Sonia s'est emparée de l'enveloppe où figurait l'adresse complète de Roberta.
Saïd et Mathieu sont arrivés, mains dans les poches, hilares comme après un bon échange de blagues pas fines. Mathieu a ôté sa veste et l'a posée sur le dossier de la chaise de Cathy, très détendu. Sonia a fait remarquer:
– Vous avez l'air de types satisfaits de votre journée?
– On n'a pas à se plaindre de l'après-midi…
Elle a désigné les photos sur la table:
– Je crois qu'on a de quoi vous calmer…
– Méfie-toi, tu marches dans du vomi…
J'ai fait remarquer ça parce que c'était vrai, c'était pourtant une petite flaque, mais il se tenait pile dedans.
MARDI 12 DÉCEMBRE
16 H 00
– J'aimerais bien qu'il se pointe, je lui cracherais à la gueule, sans un mot… Je veux plus entendre parler de lui.
Ça lui était venu, soubresaut inattendu, en plein milieu d'une autre conversation, une petite pensée formulée à l'égard de Victor.
– En fait vous étiez ensemble à Paris?
– T'as quelqu'un à renseigner?
On était toutes les deux dans sa minuscule cuisine blanche, elle avait posé un couteau à rougir sur la plaque électrique, pour découper un bloc de biz. Volets fermés, pour que personne ne voie. Mais même lorsqu'elle ne faisait rien de suspect, elle laissait les volets fermés. Son appartement était situé au rez-de-chaussée et n'importe qui de la rue pouvait s'arrêter et regarder ce qui se passait chez elle.
Elle s'est frotté le nez comme s'il la chatouillait, est revenue à la conversation précédente, son sujet de prédilection du moment:
– Il peut se passer plein de choses dans le crâne d’un type qui ne se défonce jamais, ne trompe jamais sa copine, qui ne déconne sur rien du tout. Le jour où ça cède, ça peut faire du chaos…
Mireille s'est levée, a vérifié que le couteau était assez chaud. Puis elle a tiré un torchon propre d'un tiroir pour appuyer sur la lame en découpant. Elle s'était mis en tête de me convaincre de ce que Saïd était un coupable adéquat. C'était surtout un bon prétexte pour pouvoir parler de lui. Il y avait quelque chose chez ce garçon qui l'attirait, la dérangeait.
Je me sentais un peu lasse d'entendre ressasser du Saïd sans interruption, j'ai fait remarquer:
– On chauffe le biz, Mireille, pas le couteau.
J'ai rempli nos verres de porto trop sucré qu'elle achetait à trente balles chez le rebeu en bas de chez elle.

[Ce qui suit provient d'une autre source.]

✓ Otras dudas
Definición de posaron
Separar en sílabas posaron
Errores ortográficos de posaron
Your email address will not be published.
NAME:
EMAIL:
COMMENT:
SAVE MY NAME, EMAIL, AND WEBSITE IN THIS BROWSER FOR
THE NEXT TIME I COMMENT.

Mireille portait toujours les cheveux tirés en arrière en chignon, ça lui donnait l'air sage et le cou très délicat. Elle a rassemblé les miettes de shit dans du papier alu et me l'a tendu pour que je roule un biz. Elle a commencé à peser ses parts sur une petite balance, avec des poids minuscules et dorés. On aurait dit qu'elle jouait à la marchande.

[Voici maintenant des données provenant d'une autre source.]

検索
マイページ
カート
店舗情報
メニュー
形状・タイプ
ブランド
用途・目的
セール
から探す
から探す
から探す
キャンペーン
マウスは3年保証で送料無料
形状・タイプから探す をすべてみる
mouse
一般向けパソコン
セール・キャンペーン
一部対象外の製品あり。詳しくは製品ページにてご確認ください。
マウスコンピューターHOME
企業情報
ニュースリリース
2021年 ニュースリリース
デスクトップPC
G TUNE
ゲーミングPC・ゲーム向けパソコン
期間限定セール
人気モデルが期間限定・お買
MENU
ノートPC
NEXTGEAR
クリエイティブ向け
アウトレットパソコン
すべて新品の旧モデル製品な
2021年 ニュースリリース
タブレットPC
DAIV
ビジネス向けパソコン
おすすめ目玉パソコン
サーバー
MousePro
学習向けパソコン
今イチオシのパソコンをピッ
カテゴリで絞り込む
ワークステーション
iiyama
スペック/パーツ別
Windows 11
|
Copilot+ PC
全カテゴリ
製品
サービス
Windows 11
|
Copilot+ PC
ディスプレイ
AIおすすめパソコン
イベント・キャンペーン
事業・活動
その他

Ça a frappé aux volets, je suis allée ouvrir à Julien. Il avait prévenu qu'il passerait choper sa part de biz, Mireille pratiquait des tarifs défiant toute concurrence. Les volets montaient et descendaient tout seuls, il suffisait d'appuyer sur un bouton sur le côté. Mais ils faisaient ça très lentement, fastidieux lever de rideau.
Il a attendu qu'ils soient complètement refermés pour demander:
– Vous savez, pour L'Arcade?
Tout en faisant un sourire de brave, mais le regard se barrait en couille:
– Ils sont passés tout à l'heure… Tout brûler. Les pompiers viennent de partir. J'en viens, là.
Mireille a suspendu un geste en plein mouvement, écarquillé les yeux, émoustillée:
– T'y étais, toi?
– Ouais, il y avait Saïd, moi, Guillaume, Mathieu, Sonia… On y était tous.
– Les mêmes que l'autre soir?
– Ils se ressemblent tous, j'en sais rien… Mais y avait pas de chef, que du sous-fifre… Ils ont fait ça calmement, ils étaient bien mis, organisés. Rien à redire: très professionnels.
– Y avait des gens dedans?
– Non, ils ont fait sortir tout le monde. Sorti les
bidons, lâché l'allumette, remonté en voiture, disparu.
– Mais les flics font jamais rien chez vous?